[LC] 30. Substring with Concatenation of All Words

https://leetcode.com/problems/substring-with-concatenation-of-all-words/description/

December 1, 2022 - 3 minute read -
Sliding-Window

Problem Statement

You are given a string s and an array of strings words. All the strings of words are of the same length. A concatenated substring in s is a substring that contains all the strings of any permutation of words concatenated.

For example, if words = [“ab”,”cd”,”ef”], then “abcdef”, “abefcd”, “cdabef”, “cdefab”, “efabcd”, and “efcdab” are all concatenated strings. “acdbef” is not a concatenated substring because it is not the concatenation of any permutation of words. Return the starting indices of all the concatenated substrings in s. You can return the answer in any order.

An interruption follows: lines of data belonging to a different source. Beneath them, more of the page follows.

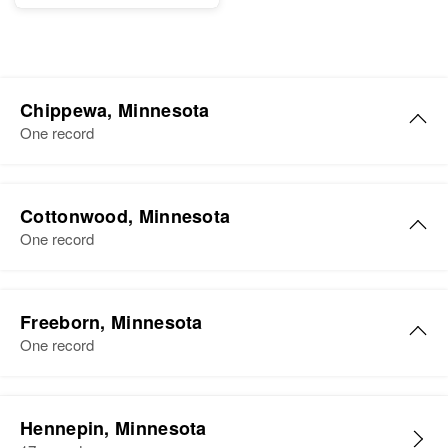
Chippewa, Minnesota
One record
Mary Jane Olsen
Cottonwood, Minnesota
Birth
Circa 1928
One record
Africa
Residence
Apr 1 1950
703 2nd, Montevideo, Chippewa,
Freeborn, Minnesota
Minnesota, United States
One record
Relatives
Mary E Olsen
Hennepin, Minnesota
View
Birth
Circa 1907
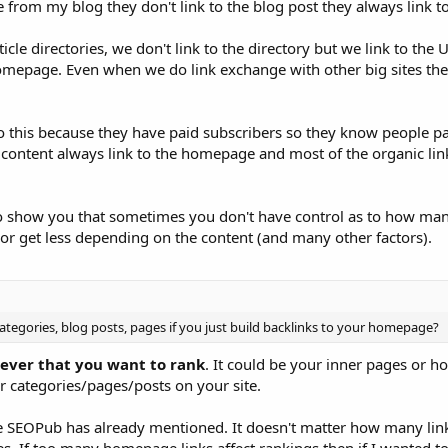
le from my blog they don't link to the blog post they always link
cle directories, we don't link to the directory but we link to the 
homepage. Even when we do link exchange with other big sites the
this because they have paid subscribers so they know people pai
content always link to the homepage and most of the organic link
to show you that sometimes you don't have control as to how man
r get less depending on the content (and many other factors).
categories, blog posts, pages if you just build backlinks to your homepage?
tever that you want to rank
. It could be your inner pages or 
er categories/pages/posts on your site.
like SEOPub has already mentioned. It doesn't matter how many lin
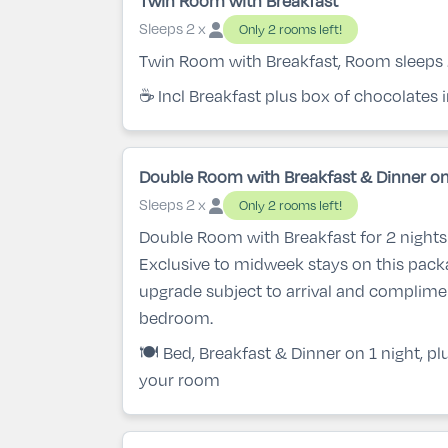
Twin Room with Breakfast
Sleeps 2 x
Only 2 rooms left!
Twin Room with Breakfast, Room sleeps
☕ Incl Breakfast plus box of chocolates
Double Room with Breakfast & Dinner on
Sleeps 2 x
Only 2 rooms left!
Double Room with Breakfast for 2 nights 
Exclusive to midweek stays on this pac
upgrade subject to arrival and complime
bedroom.
🍽️ Bed, Breakfast & Dinner on 1 night, p
your room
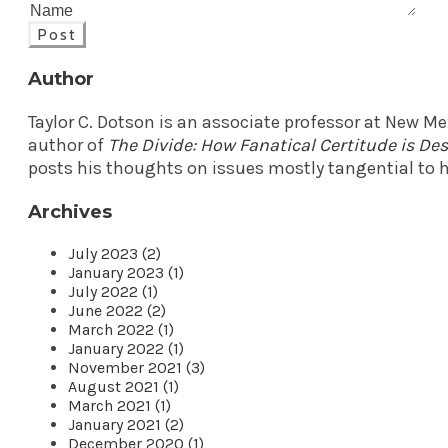
Post
Author
Taylor C. Dotson is an associate professor at New M
author of
The Divide: How Fanatical Certitude is D
posts his thoughts on issues mostly tangential to h
Archives
July 2023 (2)
January 2023 (1)
July 2022 (1)
June 2022 (2)
March 2022 (1)
January 2022 (1)
November 2021 (3)
August 2021 (1)
March 2021 (1)
January 2021 (2)
December 2020 (1)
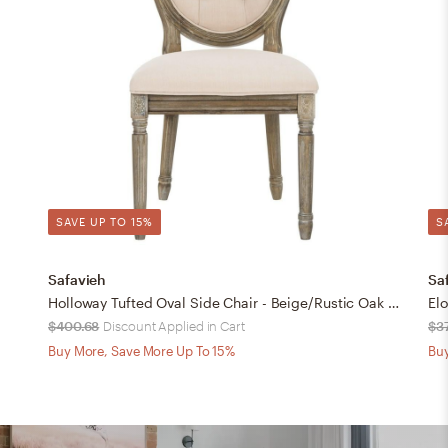
SAVE UP TO 15%
S
Safavieh
Sa
Holloway Tufted Oval Side Chair - Beige/Rustic Oak - Safavieh
$400.68
Discount Applied in Cart
$3
Buy More, Save More Up To 15%
Buy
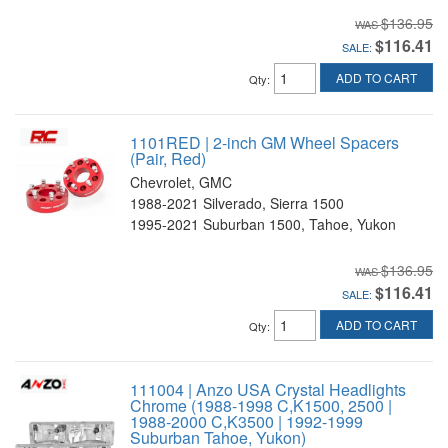
$136.95
$116.41
SALE:
ADD TO CART
Qty
:
1101RED | 2-inch GM Wheel Spacers
(Pair, Red)
Chevrolet, GMC
1988-2021 Silverado, Sierra 1500
1995-2021 Suburban 1500, Tahoe, Yukon
$136.95
$116.41
SALE:
ADD TO CART
Qty
:
111004 | Anzo USA Crystal Headlights
Chrome (1988-1998 C,K1500, 2500 |
1988-2000 C,K3500 | 1992-1999
Suburban Tahoe, Yukon)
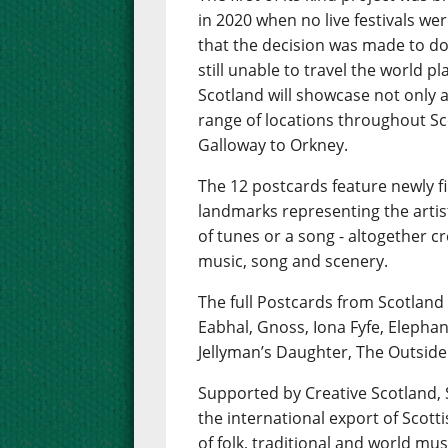
in 2020 when no live festivals wer
that the decision was made to do 
still unable to travel the world 
Scotland will showcase not only a 
range of locations throughout Sc
Galloway to Orkney.
The 12 postcards feature newly f
landmarks representing the artis
of tunes or a song - altogether 
music, song and scenery.
The full Postcards from Scotland
Eabhal, Gnoss, Iona Fyfe, Elepha
Jellyman’s Daughter, The Outside
Supported by Creative Scotland
the international export of Scot
of folk, traditional and world mus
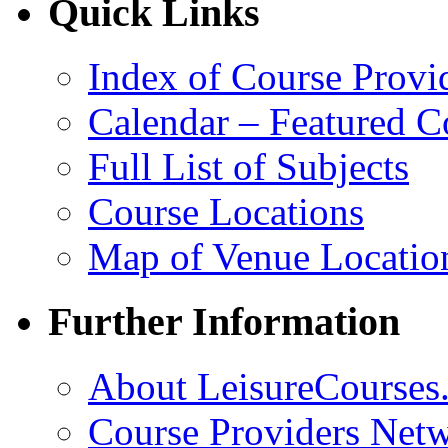
Quick Links
Index of Course Provi
Calendar – Featured C
Full List of Subjects
Course Locations
Map of Venue Locatio
Further Information
About LeisureCourses.
Course Providers Net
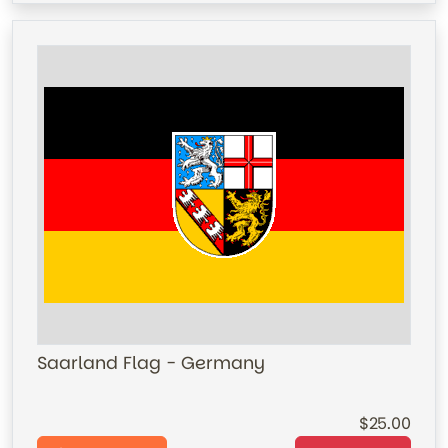
Saarland Flag - Germany
25.00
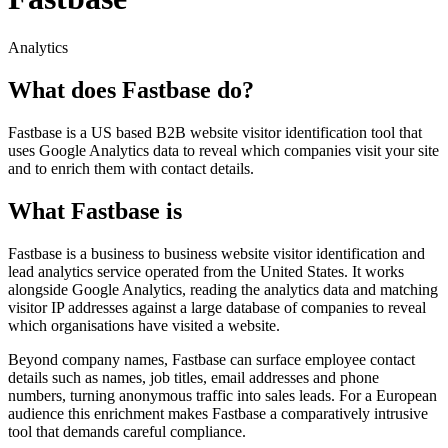
Analytics
What does Fastbase do?
Fastbase is a US based B2B website visitor identification tool that
uses Google Analytics data to reveal which companies visit your site
and to enrich them with contact details.
What Fastbase is
Fastbase is a business to business website visitor identification and
lead analytics service operated from the United States. It works
alongside Google Analytics, reading the analytics data and matching
visitor IP addresses against a large database of companies to reveal
which organisations have visited a website.
Beyond company names, Fastbase can surface employee contact
details such as names, job titles, email addresses and phone
numbers, turning anonymous traffic into sales leads. For a European
audience this enrichment makes Fastbase a comparatively intrusive
tool that demands careful compliance.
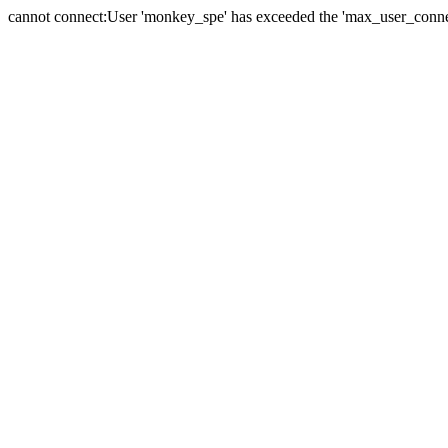
cannot connect:User 'monkey_spe' has exceeded the 'max_user_connect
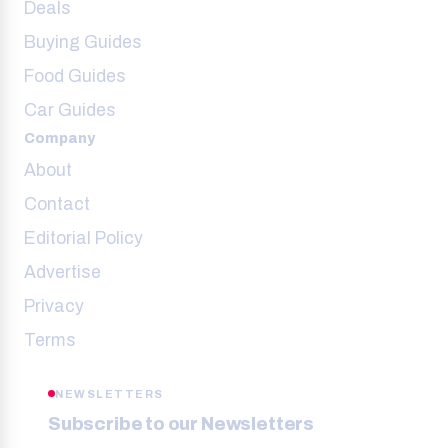
Deals
Buying Guides
Food Guides
Car Guides
Company
About
Contact
Editorial Policy
Advertise
Privacy
Terms
NEWSLETTERS
Subscribe to our Newsletters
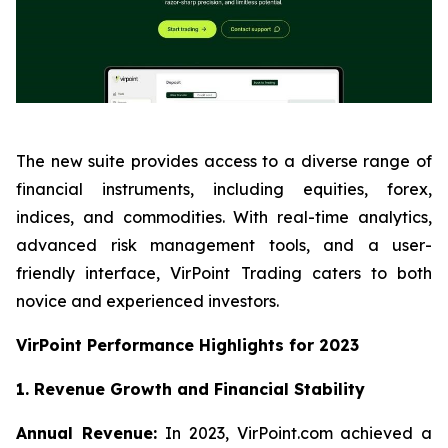
The new suite provides access to a diverse range of
financial instruments, including equities, forex,
indices, and commodities. With real-time analytics,
advanced risk management tools, and a user-
friendly interface, VirPoint Trading caters to both
novice and experienced investors.
VirPoint Performance Highlights for 2023
1. Revenue Growth and Financial Stability
Annual Revenue:
In 2023, VirPoint.com achieved a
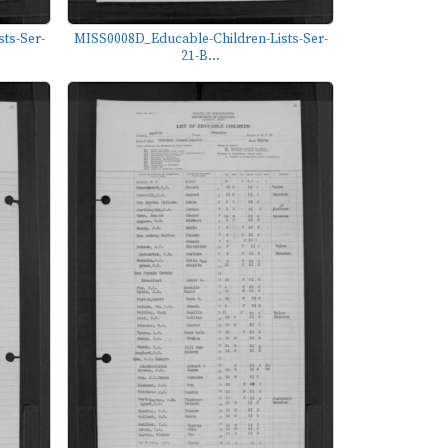
ts-Ser-
MISS0008D_Educable-Children-Lists-Ser-
21-B...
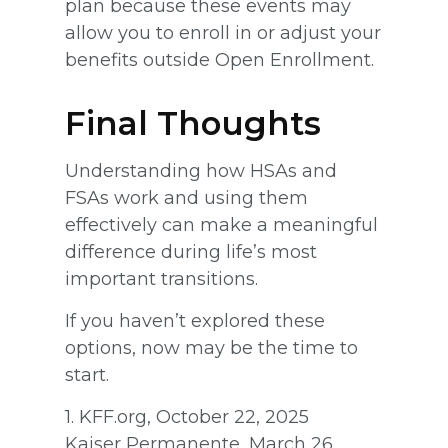
plan because these events may
allow you to enroll in or adjust your
benefits outside Open Enrollment.
Final Thoughts
Understanding how HSAs and
FSAs work and using them
effectively can make a meaningful
difference during life’s most
important transitions.
If you haven’t explored these
options, now may be the time to
start.
1. KFF.org, October 22, 2025
Kaiser Permanente, March 26,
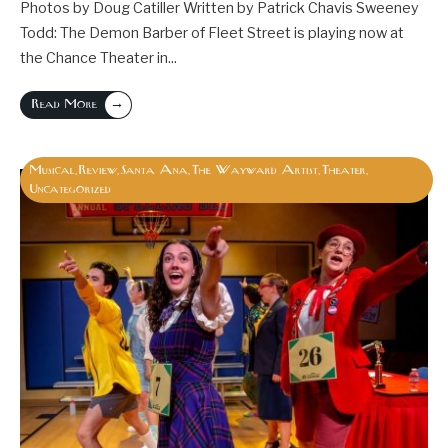
Photos by Doug Catiller Written by Patrick Chavis Sweeney
Todd: The Demon Barber of Fleet Street is playing now at
the Chance Theater in
...
→
Read More
Musical
Review
Santa Ana
The Wayward Artist
Theater
,
,
,
,
,
Uncategorized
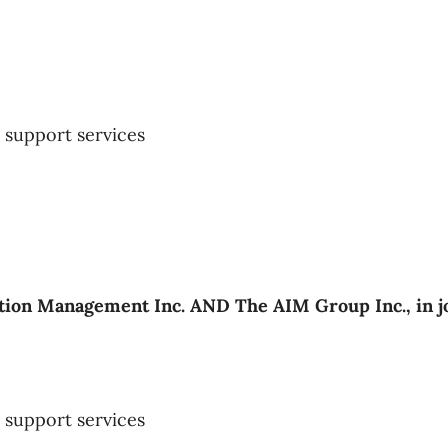
support services
ion Management Inc. AND The AIM Group Inc., in j
support services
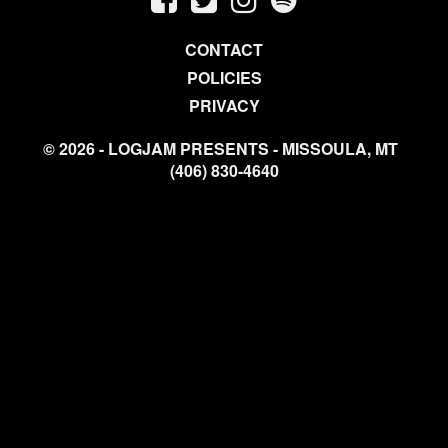
CONTACT
POLICIES
PRIVACY
© 2026 - LOGJAM PRESENTS - MISSOULA, MT
(406) 830-4640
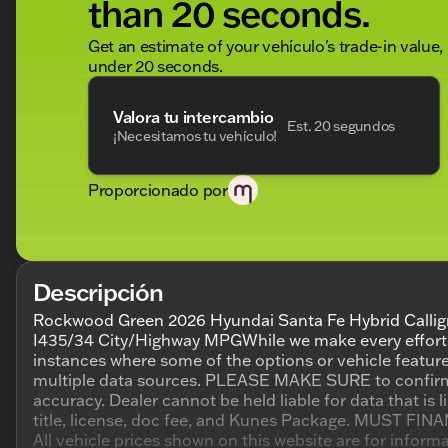
than 20 seconds.
Get an estimate of your vehículo's trade-in value,
under 20 seconds.
Valora tu intercambio
Est. 20 segundos
¡Necesitamos tu vehículo!
Proporcionado por
Descripción
Rockwood Green 2026 Hyundai Santa Fe Hybrid Callig
I435/34 City/Highway MPGWhile we make every effort to
instances where some of the options or vehicle feature
multiple data sources. PLEASE MAKE SURE to confirm the
accuracy. Dealer cannot be held liable for data that is l
title, license, doc fee, and Kunes Package. MUST FINANC
All vehicle prices shown on this website are for infor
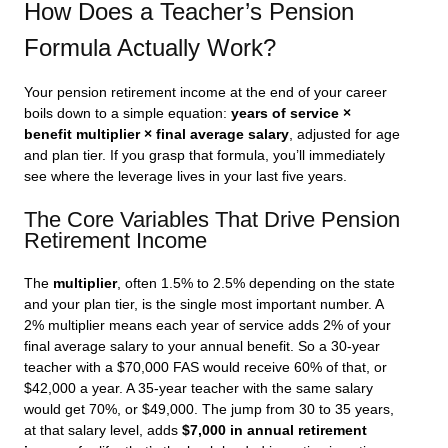
How Does a Teacher’s Pension
Formula Actually Work?
Your pension retirement income at the end of your career
boils down to a simple equation:
years of service ×
benefit multiplier × final average salary
, adjusted for age
and plan tier. If you grasp that formula, you’ll immediately
see where the leverage lives in your last five years.
The Core Variables That Drive Pension
Retirement Income
The
multiplier
, often 1.5% to 2.5% depending on the state
and your plan tier, is the single most important number. A
2% multiplier means each year of service adds 2% of your
final average salary to your annual benefit. So a 30-year
teacher with a $70,000 FAS would receive 60% of that, or
$42,000 a year. A 35-year teacher with the same salary
would get 70%, or $49,000. The jump from 30 to 35 years,
at that salary level, adds
$7,000 in annual retirement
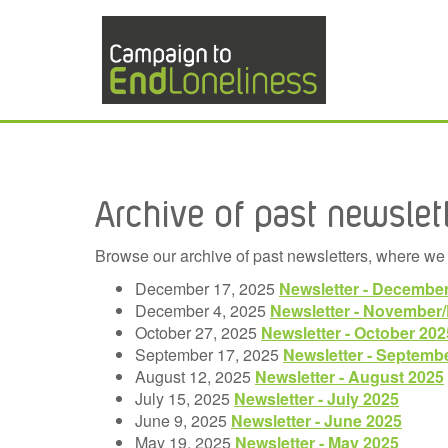
Archive of past newslet
Browse our archive of past newsletters, where we 
December 17, 2025
Newsletter - Decembe
December 4, 2025
Newsletter - November
October 27, 2025
Newsletter - October 202
September 17, 2025
Newsletter - Septemb
August 12, 2025
Newsletter - August 2025
July 15, 2025
Newsletter - July 2025
June 9, 2025
Newsletter - June 2025
May 19, 2025
Newsletter - May 2025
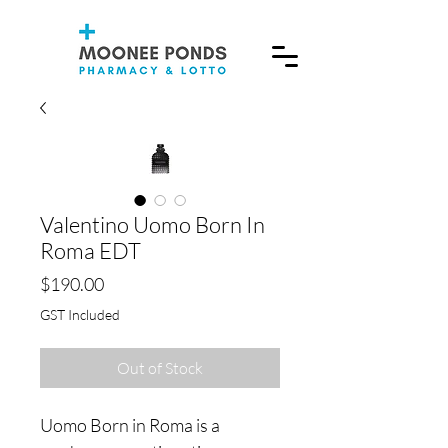
Valentino Uomo Born In
Roma EDT
Price
$190.00
GST Included
Out of Stock
Uomo Born in Roma is a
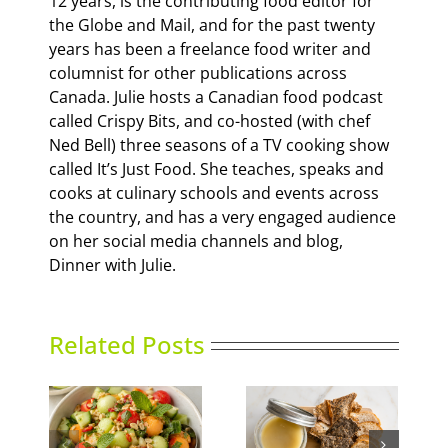
12 years, is the contributing food editor for
the Globe and Mail, and for the past twenty
years has been a freelance food writer and
columnist for other publications across
Canada. Julie hosts a Canadian food podcast
called Crispy Bits, and co-hosted (with chef
Ned Bell) three seasons of a TV cooking show
called It’s Just Food. She teaches, speaks and
cooks at culinary schools and events across
the country, and has a very engaged audience
on her social media channels and blog,
Dinner with Julie.
Related Posts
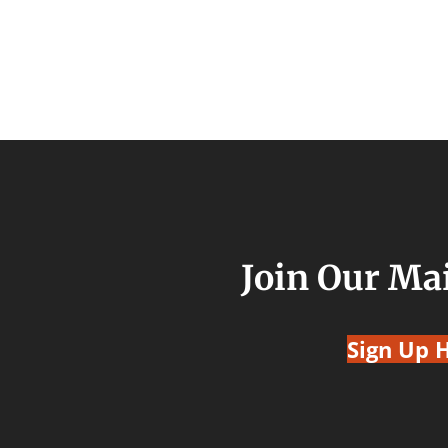
Join Our Mai
Sign Up 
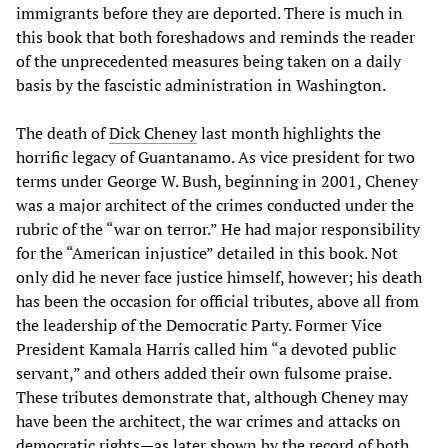
immigrants before they are deported. There is much in
this book that both foreshadows and reminds the reader
of the unprecedented measures being taken on a daily
basis by the fascistic administration in Washington.
The death of
Dick Cheney
last month highlights the
horrific legacy of Guantanamo. As vice president for two
terms under George W. Bush, beginning in 2001, Cheney
was a major architect of the crimes conducted under the
rubric of the “war on terror.” He had major responsibility
for the “American injustice” detailed in this book. Not
only did he never face justice himself, however; his death
has been the occasion for official tributes, above all from
the leadership of the Democratic Party. Former Vice
President Kamala Harris called him “a devoted public
servant,” and others added their own fulsome praise.
These tributes demonstrate that, although Cheney may
have been the architect, the war crimes and attacks on
democratic rights—as later shown by the record of both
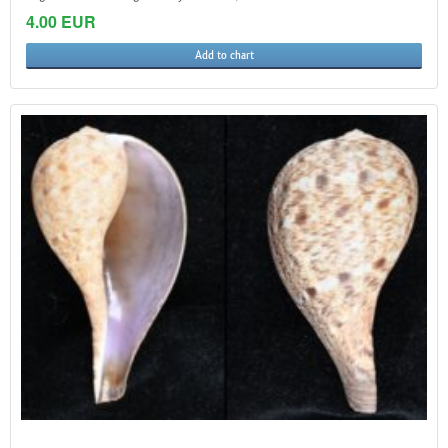
4.00 EUR
Add to chart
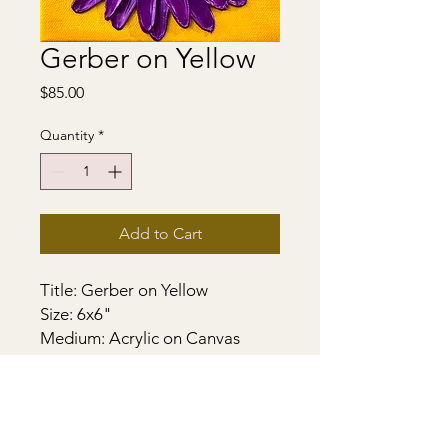
Gerber on Yellow
Price
$85.00
Quantity
*
Add to Cart
Title: Gerber on Yellow
Size: 6x6"
Medium: Acrylic on Canvas
Support - Gallery Stretched
Canvas. Sides painted. Heavily
textured. Wired and ready to
hang.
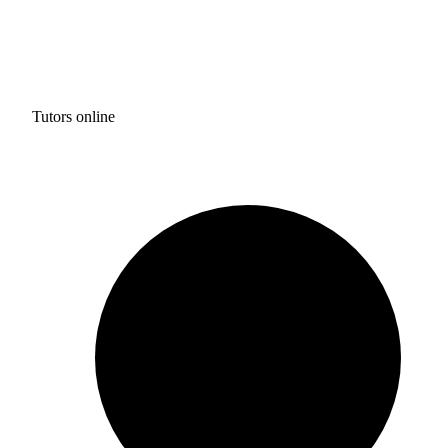
Tutors online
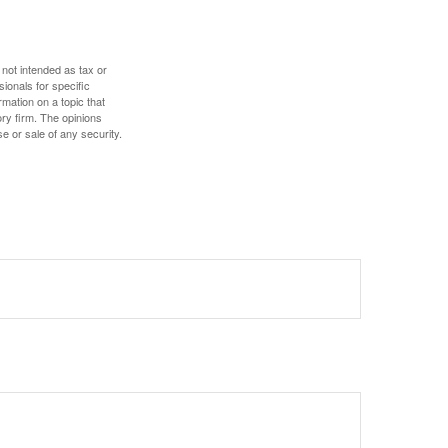
 not intended as tax or
sionals for specific
mation on a topic that
ory firm. The opinions
e or sale of any security.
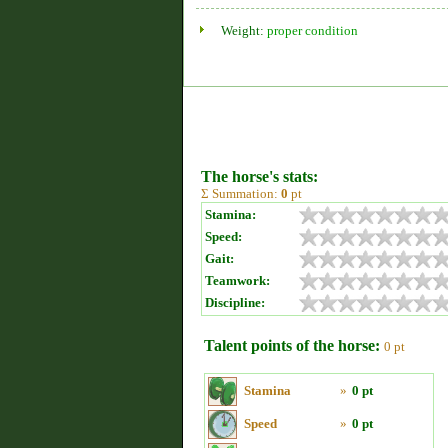
Weight:
proper condition
The horse's stats:
Σ Summation:
0
pt
Stamina:
Speed:
Gait:
Teamwork:
Discipline:
Talent points of the horse:
0 pt
Stamina
»
0 pt
Speed
»
0 pt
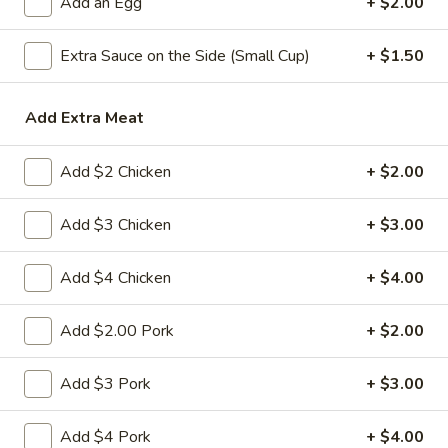
Add an Egg
+ $2.00
Fried Rice
Extra Sauce on the Side (Small Cup)
+ $1.50
Please note: requests for additional items or special
preparation may incur an
extra charge
not calculated on your
Add Extra Meat
online order.
Add $2 Chicken
+ $2.00
Appetizers
1.
Add $3 Chicken
+ $3.00
1. 春卷 Egg Roll
春
卷
(Pork)
Add $4 Chicken
+ $4.00
Egg
$2.10
Roll
Add $2.00 Pork
+ $2.00
2.
2. 虾卷 Shrimp Roll
虾
Add $3 Pork
+ $3.00
卷
(No Pork)
Shrimp
$2.35
Add $4 Pork
+ $4.00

Example 1: Input: s = “barfoothefoobarman”, words = [“foo”,”bar”] Output: [0,9] Explanation: Since words.length == 2 and words[i].length == 3, the concatenated substring has to be of length 6. The substring starting at 0 is “barfoo”. It is the concatenation of [“bar”,”foo”] which is a permutation of words. The substring starting at 9 is “foobar”. It is the concatenation of [“foo”,”bar”] which is a permutation of words. The output order does not matter. Returning [9,0] is fine too.

Intuition

Naive Approach

  • A valid substring can start at any index so we need to iterate through s to account for all the possibilities for each start index
  • index i can be a start of a substring but it can also be a part of other substrings that started before i so we need ot account for these
  • This approach is very inefficient and we are not making use of the fact that the length of each word is equal to each other

Efficient Approach

  • Since we know the word length is fixed we can basically check if every word with length n
  • for example when s is 1234, when word length is 3, we should just ignore 12, 23, 34

Approach

Slding Window

  1. create a hashmap and store frequencies of each word in words
  2. iterate through 0 ~ wordlen - 1
    • 0 ~ wordlen - 1 will be used as the start index for each potential substring
  3. use sliding window technique
  4. get the first wordlen chars and see if it exist in the hashmap
  5. if the word does not exist, we need to reset the substring
  6. if it does exist and cnt is set to 0, increment 0 until cnt is back to 1
  7. decreate the cnt for this word
  8. if all the words have been visited we know that this substring is a valid substring
    • increment left so that we can check if this again can create another valid substring in the next iteration

Complexity

  • when length of s is n, length of each word is a, length of words is b
  • Time complexity: O(b + n * a)

Code

    void check(string & s, int start, unordered_map<string, int> & cnt1, vector<int> & answer, int word_len, int size) {
        int l = start;
        int left = size;
        unordered_map<string, int> cnt = cnt1;
        unordered_map<int, string> cache; 
        for (int r = start; r < s.length(); r += word_len) {
            string str = s.substr(r, word_len);
            if (cnt.find(str) == cnt.end()) {
                l = r + word_len;
                left = size;
                cnt = cnt1;
            }
            else {
                while (cnt[str] == 0) {
                    cnt[cache[l]]++;
                    l += word_len;
                    ++left;
                }
                cache[r] = str;
                --cnt[str];
                --left;
                if (!left) {
                    answer.push_back(l);
                    cnt[cache[l]]++;
                    l += word_len;
                    ++left;
                }
            }
        }
    }
    vector<int> findSubstring(string s, vector<string>& words) {
        int word_len = words[0].length();
        if (s.length() < word_len) return {};
        unordered_map<string, int> cnt;
        vector<int> answer;
        for (string & word: words) {
            ++cnt[word];
        }
        
        for (int i = 0; i < word_len; ++i) {
            check(s, i, cnt, answer, word_len, words.size());
        }

        return answer;
    }